Original-URL des Artikels: https://www.golem.de/1006/75527.html    Veröffentlicht: 02.06.2010 18:05    Kurz-URL: https://glm.io/75527

DRAM-Trends aus Taiwan

Blinkende Speicherkühler und DDR3 über 2.500 MHz

DDR4 ist noch in weiter Ferne und die Preise für Speichermodule steigen kontinuierlich - da müssen sich die DRAM-Hersteller etwas einfallen lassen. Auf der Computex werden bei den für Übertakter vorgesehenen Riegeln alte Ideen wieder ausgegraben, aber auch neue Rekorde gesetzt.

Mit einem effektiven Takt von 2.333 MHz bei nur 1,65 Volt ist das neue Triple-Channel-Kit von Kingston nach Angaben des Herstellers das schnellste derartige Speicherpaket mit einer Zertifizierung von Intel (PDF). Durch den Test des Prozessorherstellers sollte es auch in X58-Mainboards mit dem hohen Takt stabil laufen.

Intel garantiert das Überleben des integrierten Speichercontrollers der Core-i-Prozessoren nur bei Spannungen bis 1,65 Volt, per JEDEC-Spezifikation sind für DDR3 sogar nur 1,5 Volt vorgesehen. Für P55-Mainboards gibt es von Kingston bereits seit März Dual-Channel-Kits, die bei gleicher Spannung sogar auf 2.400 MHz kommen. In beiden Fällen stellen sich die Mainboards über Intels XMP-Profile automatisch auf die Speicher ein.

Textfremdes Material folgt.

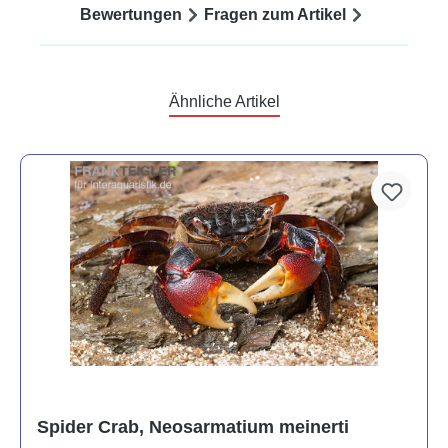
Bewertungen
Fragen zum Artikel
Ähnliche Artikel
Spider Crab, Neosarmatium meinerti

Für derart hohe Takte bei geringen Spannungen - Übertaktungen von Hand sind längst in viel höhere Bereiche vorgestoßen - müssen die Speicherhersteller in der Regel die Latenzen anheben, so dass sich der vermeintliche Vorteil der hohen Frequenz fast egalisiert. Im Falle der neuen HyperX-Module von Kingston liegt die CAS-Latenz (CL) bei noch vertretbaren neun Takten. Die anderen Werte von insgesamt 9-11-9-27 sind jedoch im Vergleich zu den verbreiteten DDR3-1333-Modulen, die meist mit 9-9-9-24 arbeiten, recht hoch.

Dafür bieten die Übertaktermodule meist mehr Reserven für manuelle Eingriffe. Im Falle der aktuellen Kits von Kingston waren auf dem Gigabyte-Board GA-P55A-UD4P schon 2.544 MHz Speichertakt möglich, wie das Unternehmen in Taipeh zeigt. Das war bisher aber nur mit den Dual-Channel-Kits möglich, deren Latenzen dafür auf 9-11-10-31 angehoben werden mussten. Auch dabei wurden die 1,65 Volt eingehalten.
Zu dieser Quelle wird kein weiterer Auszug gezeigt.